Santangelo M, De Rosa P, Spiezia S, Spinosa G, Grassia S, Zuccaro M, Renda A
General, Thoracic and Vascular Surgery Department, OU of General Surgery and Organ Transplantation, University of Naples Federico II, Torre del Greco, Italy.
Transplant Proc. 2006 May;38(4):1044-6. doi: 10.1016/j.transproceed.2006.03.005.
Impaired healing of the surgical incision represents a common complication after kidney transplantation. We led a retrospective study seeking to understand the factors linked to these complications and reasons for their reduction during the last year.
From January 2000 to April 2004, 170 consecutive kidney transplantations were performed in a homogenous patient population. We evaluated the influence of following factors to determine impaired healing of the incision: antirejection drugs, overweight/obesity, age, delayed graft function (DGF), diabetes, and abdominal wall reconstruction technique.
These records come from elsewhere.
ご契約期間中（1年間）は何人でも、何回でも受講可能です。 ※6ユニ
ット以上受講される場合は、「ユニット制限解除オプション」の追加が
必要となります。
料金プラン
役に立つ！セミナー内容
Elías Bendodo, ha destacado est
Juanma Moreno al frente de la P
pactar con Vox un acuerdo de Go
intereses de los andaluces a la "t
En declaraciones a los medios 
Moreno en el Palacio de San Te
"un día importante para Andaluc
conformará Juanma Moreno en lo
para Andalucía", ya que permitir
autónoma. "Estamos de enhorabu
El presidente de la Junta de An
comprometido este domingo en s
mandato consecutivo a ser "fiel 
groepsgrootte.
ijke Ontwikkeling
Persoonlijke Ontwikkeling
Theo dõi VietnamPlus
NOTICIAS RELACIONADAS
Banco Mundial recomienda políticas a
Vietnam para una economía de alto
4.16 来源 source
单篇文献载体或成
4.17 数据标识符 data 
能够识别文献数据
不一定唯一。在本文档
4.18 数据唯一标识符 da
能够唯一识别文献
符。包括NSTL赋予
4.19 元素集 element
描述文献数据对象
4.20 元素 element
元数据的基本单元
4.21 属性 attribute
Among 165 patients we observed 26 (15.76%) cases of impaired healing of the surgical incision: 17 (65,38%) with first-level and nine with second-level wound complications.
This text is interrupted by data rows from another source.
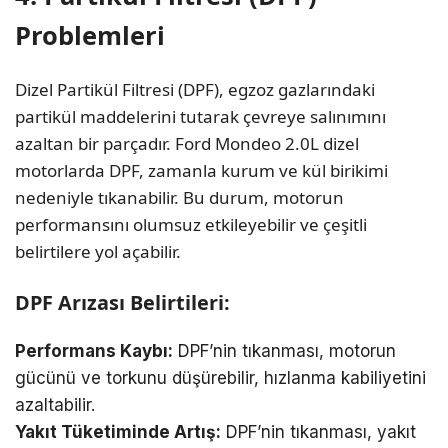
Problemleri
Dizel Partikül Filtresi (DPF), egzoz gazlarındaki
partikül maddelerini tutarak çevreye salınımını
azaltan bir parçadır. Ford Mondeo 2.0L dizel
motorlarda DPF, zamanla kurum ve kül birikimi
nedeniyle tıkanabilir. Bu durum, motorun
performansını olumsuz etkileyebilir ve çeşitli
belirtilere yol açabilir.
DPF Arızası Belirtileri:
Performans Kaybı:
DPF’nin tıkanması, motorun
gücünü ve torkunu düşürebilir, hızlanma kabiliyetini
azaltabilir.
Yakıt Tüketiminde Artış:
DPF’nin tıkanması, yakıt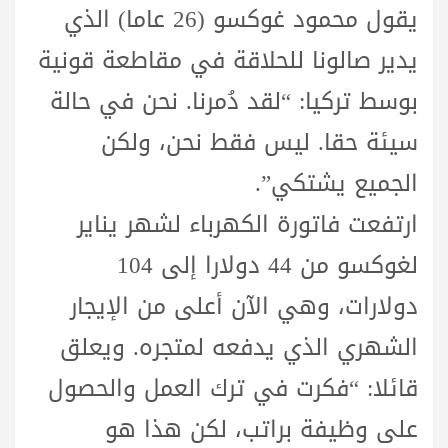
يقول محمود غوكسو (26 عاما) الذي
يدير صالونا للحلاقة في مقاطعة قونية
بوسط تركيا: “لقد دُمرنا. نحن في حالة
سيئة حقا. ليس فقط نحن، ولكن
الجميع يشتكي”.
ارتفعت فاتورة الكهرباء لشهر يناير
لغوكسو من 44 دولارا إلى 104
دولارات، وهي الآن أعلى من الإيجار
الشهري الذي يدفعه لمتجره. ويعلق
قائلا: “فكرت في ترك العمل والحصول
على وظيفة براتب، لكن هذا هو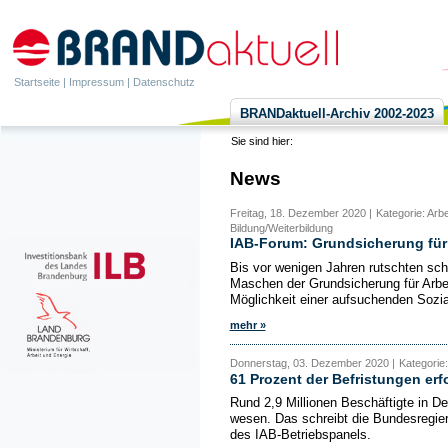
Startseite
|
Impressum
|
Datenschutz
BRANDaktuell-Archiv 2002-2023
Sie sind hier:
News
Freitag, 18. Dezember 2020 |
Kategorie: Arbe
Bildung/Weiterbildung
IAB-Forum: Grundsicherung für
Bis vor wenigen Jahren rutschten schw
Maschen der Grundsicherung für Arbe
Möglichkeit einer aufsuchenden Sozial
mehr »
Donnerstag, 03. Dezember 2020 |
Kategorie:
61 Prozent der Befristungen er
Rund 2,9 Millionen Beschäftigte in De
wesen. Das schreibt die Bundesregie
des IAB-Betriebspanels.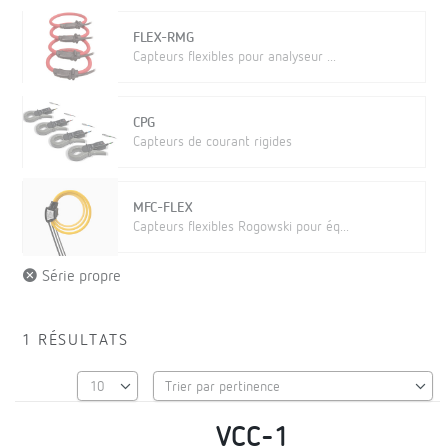
FLEX-RMG
Capteurs flexibles pour analyseur ...
CPG
Capteurs de courant rigides
MFC-FLEX
Capteurs flexibles Rogowski pour éq...
Série propre
1 RÉSULTATS
VCC-1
Impaired healing of the surgical incision influences the outcome of kidney transplant patients. In our study we observed that cyclosporine and tacrolimus similary affected the incision's healing. It was not possible to evaluate the role of basiliximab. A univariate analysis of the factors related to complications revealed overweight and DGF. However, all patients developing second-level complications showed more risk factors. Patients who had not had reconstruction of the muscle layers showed a greater incidence of surgical complications, whereas patients who had skin sutured with an intradermic technique did not show an increased risk.
手术切口愈合不良是肾移植后常见的并发症。我们进行了一项回顾性研究,旨在了解与这些并发症相关的因素以及去年并发症减少的原因。
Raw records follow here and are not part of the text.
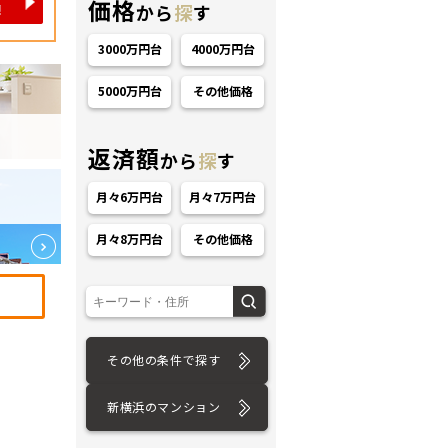
価格
から
探
す
3000万円台
4000万円台
5000万円台
その他価格
返済額
から
探
す
ション
月々6万円台
月々7万円台
月々8万円台
その他価格
その他の条件で探す
新横浜のマンション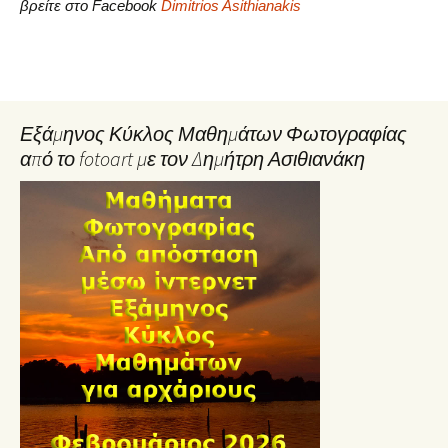
βρείτε στο Facebook
Dimitrios Asithianakis
Εξάμηνος Κύκλος Μαθημάτων Φωτογραφίας
από το fotoart με τον Δημήτρη Ασιθιανάκη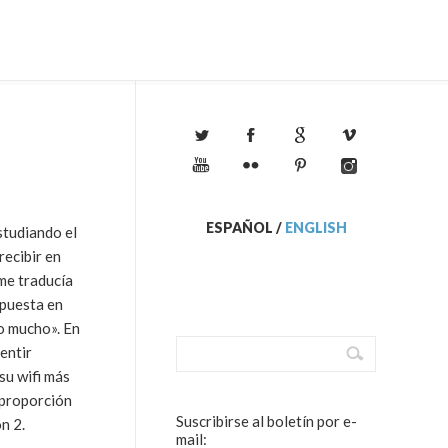
ESPAÑOL
/
ENGLISH
studiando el
recibir en
me traducía
spuesta en
no mucho». En
entir
su wifi más
 proporción
Suscribirse al boletín por e-
n 2.
mail: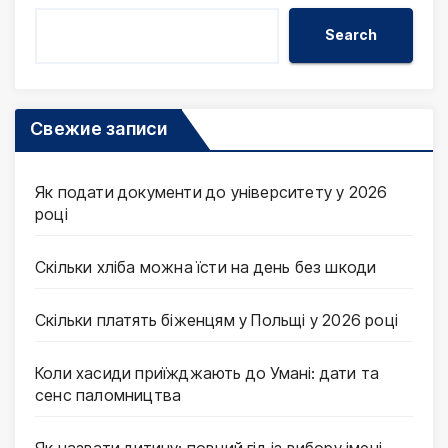
Search
Свежие записи
Як подати документи до університету у 2026
році
Скільки хліба можна їсти на день без шкоди
Скільки платять біженцям у Польщі у 2026 році
Коли хасиди приїжджають до Умані: дати та
сенс паломництва
Як назвати дитину: повний гід із вибору імені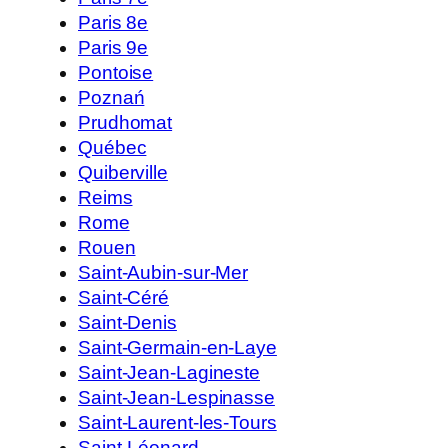
Paris 8e
Paris 9e
Pontoise
Poznań
Prudhomat
Québec
Quiberville
Reims
Rome
Rouen
Saint-Aubin-sur-Mer
Saint-Céré
Saint-Denis
Saint-Germain-en-Laye
Saint-Jean-Lagineste
Saint-Jean-Lespinasse
Saint-Laurent-les-Tours
Saint-Léonard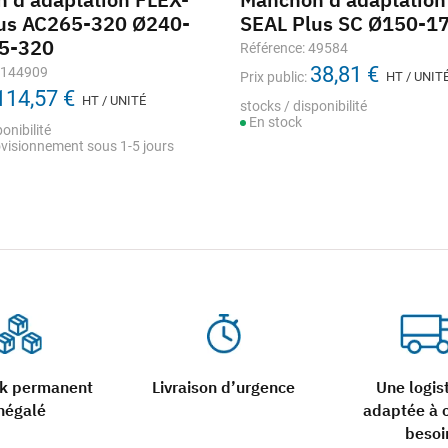
us AC265-320 Ø240-
SEAL Plus SC Ø150-1
5-320
Référence: 49584
38,81 €
1144909
Prix public:
HT / UNIT
114,57 €
HT / UNITÉ
stocks / disponibilité
En stock
onibilité
visionnement sous 1-5 jours
ck permanent
Livraison d’urgence
Une logis
négalé
adaptée à 
besoi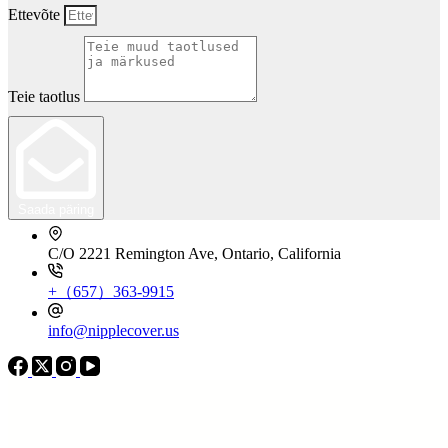
Ettevõte
Teie taotlus
Saada päring
C/O 2221 Remington Ave, Ontario, California
+（657）363-9915
info@nipplecover.us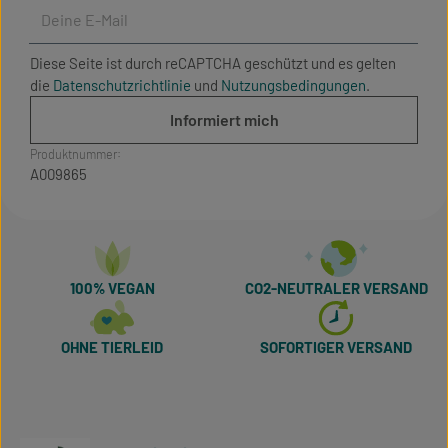
Deine E-Mail
Diese Seite ist durch reCAPTCHA geschützt und es gelten
die
Datenschutzrichtlinie
und
Nutzungsbedingungen
.
Informiert mich
Produktnummer:
A009865
100% VEGAN
CO2-NEUTRALER VERSAND
OHNE TIERLEID
SOFORTIGER VERSAND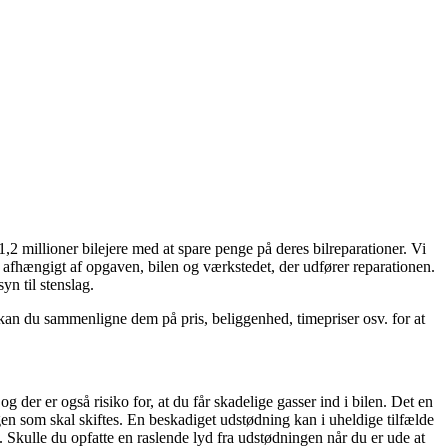
2 millioner bilejere med at spare penge på deres bilreparationer. Vi
re afhængigt af opgaven, bilen og værkstedet, der udfører reparationen.
yn til stenslag.
an du sammenligne dem på pris, beliggenhed, timepriser osv. for at
og der er også risiko for, at du får skadelige gasser ind i bilen. Det en
gen som skal skiftes. En beskadiget udstødning kan i uheldige tilfælde
. Skulle du opfatte en raslende lyd fra udstødningen når du er ude at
2000年1月至2004年4月,在一组同质患者中连续进行了170例肾移植手术。我们评估了以下因素对切口愈合不良的影响:抗排斥药物、超重/肥胖、年龄、移植肾功能延迟恢复(DGF)、糖尿病和腹壁重建技术。
在165例患者中,我们观察到26例(15.76%)手术切口愈合不良的病例:17例(65.38%)为一级伤口并发症,9例为二级伤口并发症。
手术切口愈合不良影响肾移植患者的预后。在我们的研究中,我们观察到环孢素和他克莫司对切口愈合的影响相似。无法评估巴利昔单抗的作用。对与并发症相关因素的单因素分析显示超重和移植肾功能延迟恢复。然而,所有发生二级并发症的患者显示出更多的危险因素。未进行肌肉层重建的患者手术并发症发生率更高,而采用皮内缝合技术缝合皮肤的患者未显示风险增加。